── Data provided ──

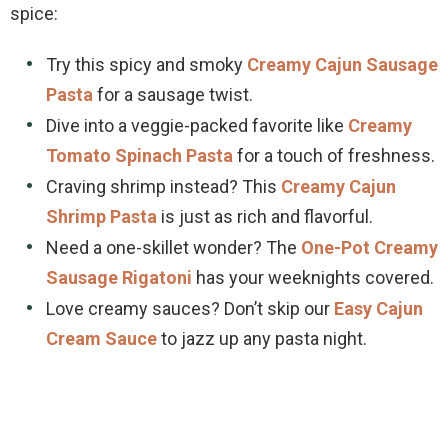
spice:
Try this spicy and smoky
Creamy Cajun Sausage
Pasta
for a sausage twist.
Dive into a veggie-packed favorite like
Creamy
Tomato Spinach Pasta
for a touch of freshness.
Craving shrimp instead? This
Creamy Cajun
Shrimp Pasta
is just as rich and flavorful.
Need a one-skillet wonder? The
One-Pot Creamy
Sausage Rigatoni
has your weeknights covered.
Love creamy sauces? Don’t skip our
Easy Cajun
Cream Sauce
to jazz up any pasta night.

───

What the exercise asks
Exactly the lines from the one holding "is just as rich and flavorful." through the end of the data are to be repeated, with both ends included.

Solution
is just as rich and flavorful.
Need a one-skillet wonder? The
One-Pot Creamy
Sausage Rigatoni
has your weeknights covered.
Love creamy sauces? Don’t skip our
Easy Cajun
Cream Sauce
to jazz up any pasta night.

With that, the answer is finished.